[Saved data entries]
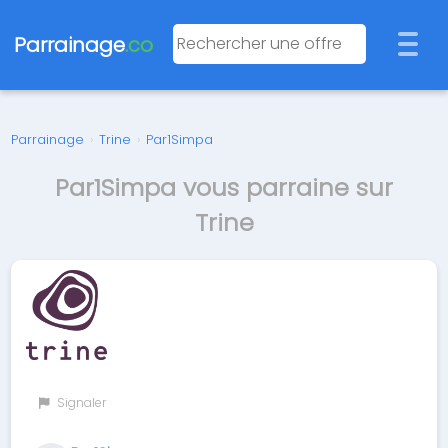
Parrainage
.co
Parrainage
›
Trine
›
Par1Simpa
Par1Simpa vous parraine sur
Trine
Signaler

**What is needed**
What is needed is an exact repeat of the records, with every picture left out.

**Written solution**
Parrainage
.co
Parrainage
›
Trine
›
Par1Simpa
Par1Simpa vous parraine sur
Trine
Signaler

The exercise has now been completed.